NEW YORK – A team of German researchers has created a city electric vehicle that is designed to meet all crashworthiness standards. Known as the Visio.M, the EV weighs just 1,102 lbs. (500 kg).

The researchers at the Technical University of Munich (TUM) were joined by a consortium of auto makers, suppliers and German government agencies to produce the lightweight EV.

Containing roughly the same amount of carbon fiber as the BMW i3, the research team has kept the prototype's weight down without compromising safety, it says.
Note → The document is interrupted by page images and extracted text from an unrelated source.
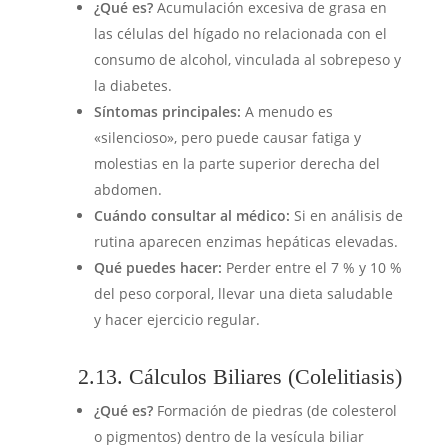
¿Qué es?
Acumulación excesiva de grasa en
las células del hígado no relacionada con el
consumo de alcohol, vinculada al sobrepeso y
la diabetes.
Síntomas principales:
A menudo es
«silencioso», pero puede causar fatiga y
molestias en la parte superior derecha del
abdomen.
Cuándo consultar al médico:
Si en análisis de
rutina aparecen enzimas hepáticas elevadas.
Qué puedes hacer:
Perder entre el 7 % y 10 %
del peso corporal, llevar una dieta saludable
y hacer ejercicio regular.
2.13. Cálculos Biliares (Colelitiasis)
¿Qué es?
Formación de piedras (de colesterol
o pigmentos) dentro de la vesícula biliar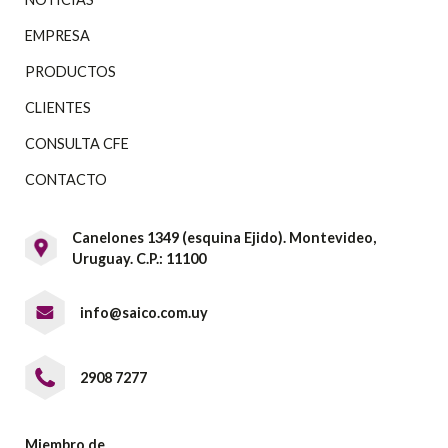
EMPRESA
PRODUCTOS
CLIENTES
CONSULTA CFE
CONTACTO
Canelones 1349 (esquina Ejido). Montevideo,
Uruguay. C.P.: 11100
info@saico.com.uy
2908 7277
Miembro de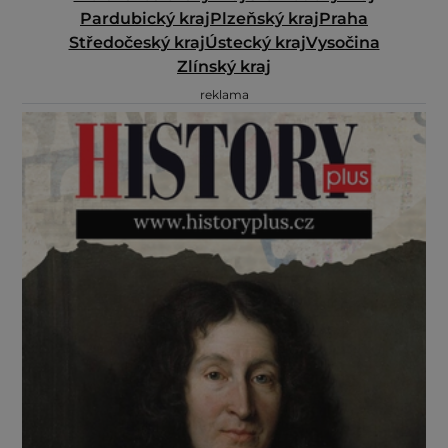
Pardubický kraj
Plzeňský kraj
Praha
Středočeský kraj
Ústecký kraj
Vysočina
Zlínský kraj
reklama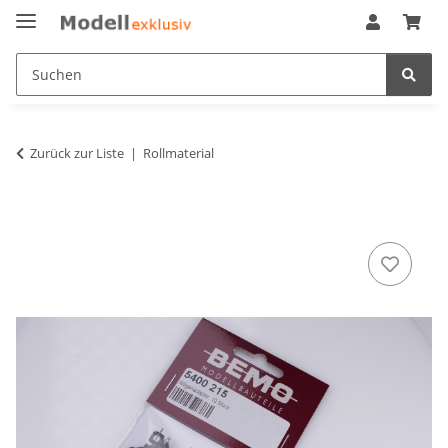
Zurück zur Liste
Rollmaterial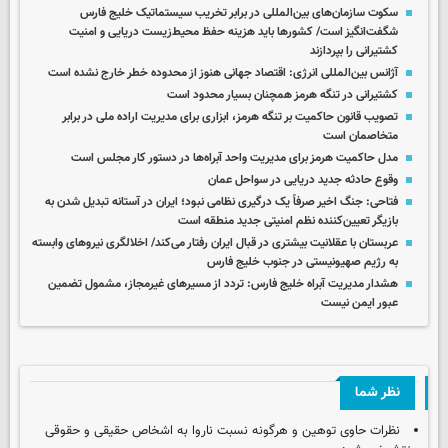
سکوت سازمان‌های بین‌المللی در برابر تخریب‌ سیستماتیک خلیج فارس
شگفت‌انگیز است/ کشورها باید هزینه‌ حفظ محیط‌زیست دریایی و امنیت
کشتیرانی را بپردازند
آژانس بین‌المللی انرژی: اقتصاد جهانی هنوز از محدوده خطر خارج نشده است
کشتیرانی در تنگه هرمز همچنان بسیار محدود است
تصویب قانون حاکمیت بر تنگه هرمز، ابزاری برای مدیریت اراده ملی در برابر
متخاصمان است
مدل حاکمیت هرمز برای مدیریت واحد آبراه‌ها در دستور کار مجلس است
وقوع حادثه جدید دریایی در سواحل عمان
فتاحی: جنگ اخیر صرفاً یک درگیری نظامی نبود؛ ایران در آستانه تبدیل شدن به
بازیگر تعیین‌کننده نظم امنیتی جدید منطقه است
عربستان با عقلانیت بیشتری در قبال ایران رفتار می‌کند/ اخلالگری نیروهای وابسته
به رژیم صهیونیستی در جنوب خلیج فارس
هشدار مدیریت آبراه خلیج فارس: تردد از مسیرهای غیرمجاز، مشمول تضمین
عبور ایمن نیست
نظر شما
نظرات حاوی توهین و هرگونه نسبت ناروا به اشخاص حقیقی و حقوقی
The EV’s monocoque carbon- fiber body and lightweight powertrain add up to a curb weight about 600 lbs. (272 kg) less than the BMW i3.

However, unlike the 4-passenger i3, the Visio.M prototype is a 2-seater.

The Visio.M has completed some preliminary drive and chassis tests, but the project still has 15 months to run, a TUM spokesman says. Targeting an ultra-compact city vehicle that can go into series production, the researchers equipped the car with a 15-kW (20-hp) compact asynchronous electric motor.

The i3, in comparison, will be powered by 123-kW (165-hp) electric motor when it goes on sale late this year. Using a smaller electric motor means the Visio.M will require a smaller battery pack than BMW uses in the i3.

The prototype's transmission system incorporates lightweight gears resting on hollow shafts. This would make the gears up to 15% lighter than conventional designs.

TUM says occupant safety is the top priority of the project. That's why the tiny EV will get a host of active and passive safety systems to insulate the driver and passenger from potential dangerous crash energy.

Among the systems that already have been put through early tests at a facility near Munich are specially designed seatbelts, antilock braking and an electronic stability program. The researchers consider these tests another success in the evolving development of the Visio.M.

The TUM spokesman says the Visio.M will differ from the i3 in driving performance, range and comfort. The research vehicle also will have a different interior, along with its own safety and payload capabilities.

BMW is the lead manager in the consortium. Other participants include Daimler, Autoliv, the German Federal Highway Research Institute, Continental Automotive, Finepower, Hyve, IAV, InnoZ, Intermap Technologies, LION Smart, Neumayer Tekfor Holding, Siemens, Texas Instruments and TUV SUD.

The Technical University of Munich is a scientific partner. The 2½ year project is funded at €10.8 million ($14.1 million) within the framework of the program IKT 2020 and the research focus area "Key Technologies for Electromobility- STROM" of the German Federal Ministry of Education and Research.